= Robert Bogucki =

American firefighter

Robert Bogucki (born 1966) is an American firefighter from Alaska notable for having survived 43 days in Western Australia's Great Sandy Desert before being rescued. He had headed into the desert deliberately on a spiritual quest.

== Background ==
Bogucki's time in the desert began at the Sandfire Roadhouse, 1900 km north of Perth in Western Australia. The roadhouse is on the Great Northern Highway between Port Hedland and Broome, 20 km from the coast.

Bogucki left the roadhouse on 11 July 1999, initially on his bicycle. He intended to cross the Great Sandy Desert to Fitzroy Crossing. Police were called after his bicycle and a pile of clothes were found next to a track by a group of tourists.

== Search ==
Three Aboriginal trackers, Merridoo Walbidi, Peter Nyaparu Bumba and Mervyn Numbargardie, were called in to help and a large search party searched for Bogucki. These trackers knew the danger of the country in which Bogucki was lost, and believed that dark spirits were following him. Also included within this group was the journalist Ben Martin who was the earliest to report on the story in the Australian media.

Despite the large size of this search party, the search for Bogucki was, initially, unsuccessful. Police called off the initial search on 8 August 1999, 28 days after Bogucki had entered the desert, as they believed that he had, most likely, died. The search party had also damaged several vehicles and the estimated cost of the search was a day. The leading police officer Senior Sergeant Geoff Fuller called it one of the most difficult decisions of his career and later stated that "no-one wants to have to put a price on human life".

Bogucki's family members then hired a search team from the US to continue the search. This group was known as the 1st Special Response Group (1SRG) who were recommended by the US State Department. The group from the US was led by Garrison St Clair who preferred to be called by his radio handle 'Gunslinger'. It soon discovered that Bogucki had survived at least long enough to create fresh footprints it found.

== Found ==
Bogucki was found by a Channel Nine news helicopter crew on 23 August 1999 in the Edgar Ranges (Walan-gar), 400 kilometres (250 mi) away from where he set off. Bogucki's subsequent treatment by the Channel Nine crew raised questions as to the extent to which the crew had ignored his well-being to secure an exclusive news story, and generated criticisms by other media outlets.

Channel Nine's crew recorded an interview with Bogucki on the spot, then flew him to Broome (instead of the nearby search camp). With there only being four seats in the helicopter, The West Australian photographer Robert Duncan was left behind with a bottle of water and an EPIRB.

During the flight to Broome, Bogucki started to retch because he had eaten a banana the Channel Nine crew had provided him. The helicopter set him down on the ground, and he continued retching while the helicopter rose into the air and the Channel Nine cameraman videoed him. The video of the retching was later shown on Channel Nine as if it had been recorded at the rescue site immediately after the crew had spotted Bogucki.

As Bogucki had gone without food for about six weeks and water for twelve days, he had lost 30 kg during his ordeal. He had found water by digging and straining mud, but had also drunk from stagnant pools. Later he had taken to eating flowers and plants.

Medical staff at Broome Hospital said Bogucki's physical condition was "remarkable", but they were commenting off the record and not on the basis of formal assessments or reports. It appears that Bogucki must have been quite fit when police had been searching for him earlier.

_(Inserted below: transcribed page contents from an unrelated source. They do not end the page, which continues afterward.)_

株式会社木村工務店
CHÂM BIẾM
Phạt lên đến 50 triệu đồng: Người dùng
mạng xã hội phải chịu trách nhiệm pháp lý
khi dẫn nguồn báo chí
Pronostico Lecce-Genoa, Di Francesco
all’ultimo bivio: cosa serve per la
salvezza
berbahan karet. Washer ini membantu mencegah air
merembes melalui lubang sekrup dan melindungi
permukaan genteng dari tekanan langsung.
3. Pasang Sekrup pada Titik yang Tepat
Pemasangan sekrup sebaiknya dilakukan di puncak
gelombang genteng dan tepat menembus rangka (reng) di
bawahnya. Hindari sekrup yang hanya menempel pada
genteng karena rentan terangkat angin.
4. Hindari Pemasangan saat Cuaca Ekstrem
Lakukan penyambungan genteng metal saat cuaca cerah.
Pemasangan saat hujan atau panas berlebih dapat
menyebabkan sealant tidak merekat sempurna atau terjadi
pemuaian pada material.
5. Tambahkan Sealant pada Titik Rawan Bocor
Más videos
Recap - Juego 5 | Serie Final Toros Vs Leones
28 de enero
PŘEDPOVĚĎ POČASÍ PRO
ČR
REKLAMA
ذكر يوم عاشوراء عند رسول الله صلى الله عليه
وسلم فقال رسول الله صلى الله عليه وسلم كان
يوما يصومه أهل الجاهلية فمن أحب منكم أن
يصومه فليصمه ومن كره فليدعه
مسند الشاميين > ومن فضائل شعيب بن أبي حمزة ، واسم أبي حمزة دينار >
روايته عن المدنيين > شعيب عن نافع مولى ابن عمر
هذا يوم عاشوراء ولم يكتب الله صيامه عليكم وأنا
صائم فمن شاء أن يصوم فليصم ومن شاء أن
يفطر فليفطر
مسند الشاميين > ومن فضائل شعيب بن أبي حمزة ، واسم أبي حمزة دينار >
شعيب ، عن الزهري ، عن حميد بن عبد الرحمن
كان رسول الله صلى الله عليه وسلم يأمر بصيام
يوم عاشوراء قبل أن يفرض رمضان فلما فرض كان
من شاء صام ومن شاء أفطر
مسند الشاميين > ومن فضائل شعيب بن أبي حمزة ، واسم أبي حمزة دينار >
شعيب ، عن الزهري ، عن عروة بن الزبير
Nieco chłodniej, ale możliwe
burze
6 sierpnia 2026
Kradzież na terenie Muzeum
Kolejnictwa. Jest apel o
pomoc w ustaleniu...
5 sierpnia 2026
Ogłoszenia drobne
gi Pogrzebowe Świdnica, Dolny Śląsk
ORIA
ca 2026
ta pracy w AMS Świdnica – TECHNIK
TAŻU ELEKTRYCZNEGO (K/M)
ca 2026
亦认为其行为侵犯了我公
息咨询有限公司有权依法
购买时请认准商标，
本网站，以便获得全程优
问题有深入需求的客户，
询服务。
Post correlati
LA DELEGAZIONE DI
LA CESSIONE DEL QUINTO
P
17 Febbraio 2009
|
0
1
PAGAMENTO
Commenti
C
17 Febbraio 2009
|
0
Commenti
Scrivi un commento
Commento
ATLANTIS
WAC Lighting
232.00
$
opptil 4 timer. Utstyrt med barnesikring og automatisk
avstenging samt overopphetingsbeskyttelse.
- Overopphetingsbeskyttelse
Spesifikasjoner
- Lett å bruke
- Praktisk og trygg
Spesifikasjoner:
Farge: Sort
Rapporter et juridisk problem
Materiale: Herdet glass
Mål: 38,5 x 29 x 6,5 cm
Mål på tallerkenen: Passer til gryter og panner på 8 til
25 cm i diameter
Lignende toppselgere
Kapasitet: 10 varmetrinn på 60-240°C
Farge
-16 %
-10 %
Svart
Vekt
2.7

Bogucki's story, throughout the searches and rescue, made international headlines. It became known as the "miracle in the desert" and became a celebrated feat of survival.

== Dramatisation & awards ==

- Robert Duncan, a photographer for The West Australian, won the 1999 Daily News Centenary Prize WA Media Awards (informally known as the Gold Award, or the WA Journalist of the Year) for his involvement, photos and coverage of the search.
- In 2010, Bogucki's story and the searches for him were made into an episode of the three-part ABC series Miracles, entitled "Miracle in the Desert".
- In 2025 the story was discussed in-depth on the ABC Listen podcast series - Expanse: nowhere man presented by Erin Parke which consists of six episodes and a bonus episode which primarily talks about St Clair. As a part of this podcast Parke travelled to Alaska and spent time with Bogucki and his wife Janet as well. Parke also spent time with Merridoo Walbidi, one of the trackers. The podcast covered the moment when the two men met again and Bogucki "apologised" for his actions on Walbidi's Country.